Windows has shipped with generic drivers for years now. These are basic drivers such as network and display ones that will give you a usable system right after a clean install. You won’t need to install drivers from disks, or other installation media just to get the system up and running. Windows 10 will also install generic drivers for all sorts of hardware that you connect to it.
These drivers install via Windows updates and you will never really have to interact with an executable file to install them. Windows 10 takes care of everything. This does have one drawback; you can’t get the stand alone driver file. If you have a system that can’t connect to the internet, and it needs these drivers, getting them might seem impossible. It’s not. Microsoft has its entire library of drivers and updates available and you can download whatever you need.
Stand alone Windows 10 drivers
Visit the Microsoft Update Catalog website. Use the search bar to look for drivers e.g., if you’re looking for display drivers, search for ‘Display’. The more generic a term you enter, the more results you’ll get and ‘Display’ is about as generic as it gets.

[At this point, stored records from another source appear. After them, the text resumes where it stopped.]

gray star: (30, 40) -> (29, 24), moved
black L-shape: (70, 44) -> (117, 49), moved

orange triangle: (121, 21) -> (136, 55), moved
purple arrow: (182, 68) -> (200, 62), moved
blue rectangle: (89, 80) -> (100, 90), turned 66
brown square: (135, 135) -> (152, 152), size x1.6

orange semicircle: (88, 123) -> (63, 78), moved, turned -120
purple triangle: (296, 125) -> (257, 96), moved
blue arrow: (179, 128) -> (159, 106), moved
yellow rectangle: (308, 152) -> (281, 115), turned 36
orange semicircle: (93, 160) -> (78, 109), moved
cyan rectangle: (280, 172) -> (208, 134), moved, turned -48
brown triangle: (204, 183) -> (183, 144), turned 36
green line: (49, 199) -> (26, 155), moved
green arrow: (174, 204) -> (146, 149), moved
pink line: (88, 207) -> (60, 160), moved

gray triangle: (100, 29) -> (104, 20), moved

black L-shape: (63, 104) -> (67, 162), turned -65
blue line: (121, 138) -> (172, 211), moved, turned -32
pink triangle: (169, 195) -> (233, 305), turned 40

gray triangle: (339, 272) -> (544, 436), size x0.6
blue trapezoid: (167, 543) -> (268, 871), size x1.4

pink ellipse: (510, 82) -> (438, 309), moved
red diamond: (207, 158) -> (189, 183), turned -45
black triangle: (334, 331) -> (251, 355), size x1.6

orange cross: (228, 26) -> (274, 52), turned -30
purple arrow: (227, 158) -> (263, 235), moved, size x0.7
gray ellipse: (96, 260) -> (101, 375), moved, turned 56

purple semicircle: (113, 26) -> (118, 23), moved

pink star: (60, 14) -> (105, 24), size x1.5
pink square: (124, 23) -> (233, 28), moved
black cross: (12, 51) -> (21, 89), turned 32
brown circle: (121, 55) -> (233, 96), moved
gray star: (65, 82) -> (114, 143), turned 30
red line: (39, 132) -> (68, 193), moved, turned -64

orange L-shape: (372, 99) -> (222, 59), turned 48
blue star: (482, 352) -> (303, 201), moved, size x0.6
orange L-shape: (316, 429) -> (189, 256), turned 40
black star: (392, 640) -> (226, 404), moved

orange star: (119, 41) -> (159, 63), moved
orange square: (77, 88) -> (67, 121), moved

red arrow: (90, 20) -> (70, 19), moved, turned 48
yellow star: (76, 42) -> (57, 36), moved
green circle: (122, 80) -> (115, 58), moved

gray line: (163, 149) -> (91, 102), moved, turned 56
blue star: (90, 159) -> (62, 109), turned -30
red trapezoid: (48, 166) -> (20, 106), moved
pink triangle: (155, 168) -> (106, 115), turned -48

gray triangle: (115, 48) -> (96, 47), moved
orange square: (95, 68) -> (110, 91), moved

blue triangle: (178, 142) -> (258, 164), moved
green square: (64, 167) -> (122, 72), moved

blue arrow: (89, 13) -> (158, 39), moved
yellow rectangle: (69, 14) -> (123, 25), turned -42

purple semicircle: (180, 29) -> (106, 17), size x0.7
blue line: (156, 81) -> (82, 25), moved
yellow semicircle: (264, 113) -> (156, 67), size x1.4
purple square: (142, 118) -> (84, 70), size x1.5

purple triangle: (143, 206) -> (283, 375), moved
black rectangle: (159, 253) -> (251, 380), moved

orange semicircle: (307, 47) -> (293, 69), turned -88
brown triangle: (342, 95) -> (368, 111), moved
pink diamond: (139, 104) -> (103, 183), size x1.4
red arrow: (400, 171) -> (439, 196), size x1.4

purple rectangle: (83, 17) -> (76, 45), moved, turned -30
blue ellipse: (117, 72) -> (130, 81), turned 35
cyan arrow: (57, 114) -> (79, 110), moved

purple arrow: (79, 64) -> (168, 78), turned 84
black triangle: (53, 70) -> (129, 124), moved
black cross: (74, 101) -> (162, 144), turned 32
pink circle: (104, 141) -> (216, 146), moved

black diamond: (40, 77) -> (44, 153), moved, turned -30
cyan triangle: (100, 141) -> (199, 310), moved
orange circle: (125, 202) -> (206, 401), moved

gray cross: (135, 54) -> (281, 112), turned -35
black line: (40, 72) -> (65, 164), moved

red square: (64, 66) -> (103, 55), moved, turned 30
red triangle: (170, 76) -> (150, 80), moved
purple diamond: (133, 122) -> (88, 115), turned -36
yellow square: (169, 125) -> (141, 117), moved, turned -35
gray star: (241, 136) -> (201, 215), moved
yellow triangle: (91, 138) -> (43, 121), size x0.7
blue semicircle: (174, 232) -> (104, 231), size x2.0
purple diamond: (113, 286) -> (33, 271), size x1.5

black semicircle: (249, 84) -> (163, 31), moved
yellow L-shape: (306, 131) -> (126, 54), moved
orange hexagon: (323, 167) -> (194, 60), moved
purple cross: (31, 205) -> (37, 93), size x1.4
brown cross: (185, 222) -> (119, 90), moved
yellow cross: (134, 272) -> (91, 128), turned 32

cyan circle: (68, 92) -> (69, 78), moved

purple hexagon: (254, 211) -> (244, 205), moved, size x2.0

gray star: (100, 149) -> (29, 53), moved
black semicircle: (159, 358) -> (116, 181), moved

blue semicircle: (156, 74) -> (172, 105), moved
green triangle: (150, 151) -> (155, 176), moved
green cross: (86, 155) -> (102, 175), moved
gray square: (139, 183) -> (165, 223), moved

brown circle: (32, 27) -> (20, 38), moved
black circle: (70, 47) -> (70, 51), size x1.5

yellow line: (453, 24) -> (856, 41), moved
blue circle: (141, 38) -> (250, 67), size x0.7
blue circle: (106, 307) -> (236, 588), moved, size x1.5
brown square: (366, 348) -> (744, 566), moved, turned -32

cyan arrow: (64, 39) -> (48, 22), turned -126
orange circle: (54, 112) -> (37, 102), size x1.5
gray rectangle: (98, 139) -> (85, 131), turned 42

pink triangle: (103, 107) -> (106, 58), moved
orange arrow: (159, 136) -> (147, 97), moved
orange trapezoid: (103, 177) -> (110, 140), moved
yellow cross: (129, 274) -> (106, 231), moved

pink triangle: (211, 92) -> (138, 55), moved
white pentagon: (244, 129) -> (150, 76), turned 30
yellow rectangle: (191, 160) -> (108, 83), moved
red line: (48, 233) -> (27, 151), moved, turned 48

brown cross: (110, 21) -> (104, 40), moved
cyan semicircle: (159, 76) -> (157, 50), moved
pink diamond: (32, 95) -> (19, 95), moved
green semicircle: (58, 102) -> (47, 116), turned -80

The search results will list various versions of drivers, and for different makes and models. This is where it gets tricky. You need to know which driver it is you’re looking for in order to narrow the results down.
Make sure you know the make and model of the device you want to find drivers for. If you need legacy drivers, you will be able to find them. The catalog has drivers for Windows 7 and later, and might also have some for Vista so you will likely be able to find legacy drivers but you need to know which version is best for the system you’re going to install them on.
Once you’ve found the right driver, click the ‘Download’ button next to it, and select the link in the window that opens. The file downloads as a CAB file. A CAB file is a compressed file format. Open it with a tool like 7Zip, and look for and run the executable inside it, or a look for and run a file named Setup. Alternatively, you can use Device Manager to install the driver. Go with the manual installation option, and select the downloaded driver when prompted to.
It may take a little trial and error figuring out which is the correct EXE to run but there really isn’t an easier way if you don’t go through Windows Updates.